GüncelKültür&Sanat

YORUM | Kürt tiyatrosu üç direk ve bir perdenin olduğu her yerdedir!

Üç direk ve bir perdenin olduğu her alan Kürt tiyatrosunun mekanıdır, HDP’nin açıklamasında belirttiği gibi. Dolayısıyla getirilen bu yasak ne Kürtçe’nin ne de Kürt tiyatrosunun engellenebileceği anlamına gelmektedir.

Covid-19 salgını nedeniyle gelirleri kesilen özel tiyatrolara destek amacıyla İstanbul Büyükşehir Belediyesi ekim ayında belediyeye bağlı Şehir Tiyatroları’nın sahnesini açmıştı.

Bu kapsamda TeatraJiyanaNû/Yeni Yaşam Tiyatrosu  DarioFo’nun“Yüzsüz” oyununu “Beru” adıyla Kürtçe olarak 13 Ekim’de Gaziosmanpaşa Sahnesi’nde sahneleyecekken oyun Gaziosmanpaşa Kaymakamlığı tarafından yasaklanmıştı.

Kaymakamlık tarafından tebliğ edilen kararda yasağı gerekçelendirmeye dahi gerek duyulmazken ardından İstanbul Valisi Ali Yerlikaya ile İçişleri Bakan Yardımcısı İsmail Çataklı sosyal medya üzerinden yaptıkları açıklamalarla gerekçeyi oldukça net açıkladılar: Oyun “PKK propagandası” içeriyordu!

Devletin Kürdü olduğun sürece sıkıntı tinne!

Dünyanın her yerinde defalarca çeşitli dillerde sahnelenen DarioFo’nun oyununun Kürtçe dilinde sahnelendiği takdirde bir anda PKK propagandası muhtevası taşıması olayın komedi tarafını oluşturuyor kuşkusuz.
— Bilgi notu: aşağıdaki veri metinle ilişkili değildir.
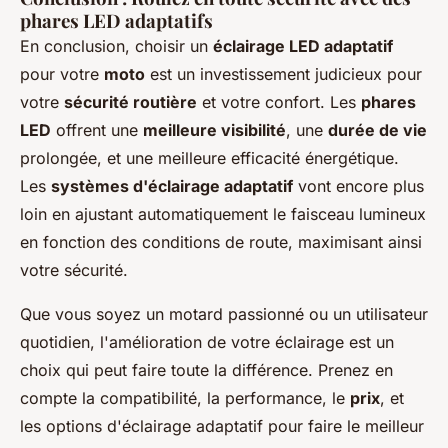
phares LED adaptatifs
En conclusion, choisir un
éclairage LED adaptatif
pour votre
moto
est un investissement judicieux pour
votre
sécurité routière
et votre confort. Les
phares
LED
offrent une
meilleure visibilité
, une
durée de vie
prolongée, et une meilleure efficacité énergétique.
Les
systèmes d'éclairage adaptatif
vont encore plus
loin en ajustant automatiquement le faisceau lumineux
en fonction des conditions de route, maximisant ainsi
votre sécurité.
Que vous soyez un motard passionné ou un utilisateur
quotidien, l'amélioration de votre éclairage est un
choix qui peut faire toute la différence. Prenez en
compte la compatibilité, la performance, le
prix
, et
les options d'éclairage adaptatif pour faire le meilleur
Kürt’ün varlığına tahammülsüzlüğünü her fırsatta ortaya koyan devletin bir yansıması olarak yaşanan bu olay şaşırtıcı değil.

Çok uzağa gitmeye gerek yok, Wan’da Osman Şiban ve Servet Turgut’un helikopterden askerler tarafından atıldığı, olayı haberleştiren Kürt gazetecilerin tutuklandığı bir süreçten geçiyoruz nitekim.

Ya da HDP’li Kars Belediye Eşbaşkanları’nın yerlerine kayyım atandığı, eşbaşkanların ise tutuklandığı günler bunlar.

Devletin Kürt’e dair tahammülsüzlüğünün şovenizmi körüklemesiyle Kürt mevsimlik işçiler Sakarya’da saldırıya uğradı daha bir ay önce mesela. Örnekler o kadar fazla ve çoğaltılabilir ki. Ancak hepsinin gösterdiği tek bir gerçek var; o da Kürt’ün kimliğinin ve varlığının yok edilmek istenmesi.

İçişleri Bakan Yardımcısı İsmail Çataklı Kürtçe oyunun serbest olduğunu ancak PKK propagandasına hangi dilde olursa olsun müsaade etmeyeceklerini açıklarken devletin Kürt’e dair yaklaşımını netlikle ortaya koyuyor. Evet, Kürtçe yasak değil! TRT Şeş var mesela değil mi? Yada üniversitelerde Kürt Dili ve Edebiyatı bölümleri… Zaten Kürt olup da siyasette yer alan Turgut Özal vardı mesela, ki cumhurbaşkanı olmuş bir zattan bahsediyoruz. Ona kayyım falan atanmadı sonuçta. Devletin Kürdü olduğun sürece sıkıntı tinne!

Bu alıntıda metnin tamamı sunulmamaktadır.